Saved entries:
++++++++++++++++++++

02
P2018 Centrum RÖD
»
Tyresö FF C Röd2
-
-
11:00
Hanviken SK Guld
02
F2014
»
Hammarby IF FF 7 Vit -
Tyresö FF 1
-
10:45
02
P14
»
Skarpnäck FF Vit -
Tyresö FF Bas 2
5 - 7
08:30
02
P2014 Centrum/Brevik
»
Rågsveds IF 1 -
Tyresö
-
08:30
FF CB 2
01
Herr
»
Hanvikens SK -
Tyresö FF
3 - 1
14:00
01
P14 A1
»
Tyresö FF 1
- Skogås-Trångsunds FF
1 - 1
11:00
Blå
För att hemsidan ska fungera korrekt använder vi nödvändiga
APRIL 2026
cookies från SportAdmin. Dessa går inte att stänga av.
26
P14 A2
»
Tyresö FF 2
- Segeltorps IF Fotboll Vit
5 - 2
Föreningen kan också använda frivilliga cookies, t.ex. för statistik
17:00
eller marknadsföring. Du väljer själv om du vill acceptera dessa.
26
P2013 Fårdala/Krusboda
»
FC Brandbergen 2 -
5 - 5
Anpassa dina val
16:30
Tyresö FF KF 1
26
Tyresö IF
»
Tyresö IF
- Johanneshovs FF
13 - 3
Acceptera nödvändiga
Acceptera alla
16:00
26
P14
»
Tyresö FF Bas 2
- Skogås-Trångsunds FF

++++++++++++++++++++

» **Your objective**
The entries above must be output exactly, with every line preserved.

» **Result**
02
P2018 Centrum RÖD
»
Tyresö FF C Röd2
-
-
11:00
Hanviken SK Guld
02
F2014
»
Hammarby IF FF 7 Vit -
Tyresö FF 1
-
10:45
02
P14
»
Skarpnäck FF Vit -
Tyresö FF Bas 2
5 - 7
08:30
02
P2014 Centrum/Brevik
»
Rågsveds IF 1 -
Tyresö
-
08:30
FF CB 2
01
Herr
»
Hanvikens SK -
Tyresö FF
3 - 1
14:00
01
P14 A1
»
Tyresö FF 1
- Skogås-Trångsunds FF
1 - 1
11:00
Blå
För att hemsidan ska fungera korrekt använder vi nödvändiga
APRIL 2026
cookies från SportAdmin. Dessa går inte att stänga av.
26
P14 A2
»
Tyresö FF 2
- Segeltorps IF Fotboll Vit
5 - 2
Föreningen kan också använda frivilliga cookies, t.ex. för statistik
17:00
eller marknadsföring. Du väljer själv om du vill acceptera dessa.
26
P2013 Fårdala/Krusboda
»
FC Brandbergen 2 -
5 - 5
Anpassa dina val
16:30
Tyresö FF KF 1
26
Tyresö IF
»
Tyresö IF
- Johanneshovs FF
13 - 3
Acceptera nödvändiga
Acceptera alla
16:00
26
P14
»
Tyresö FF Bas 2
- Skogås-Trångsunds FF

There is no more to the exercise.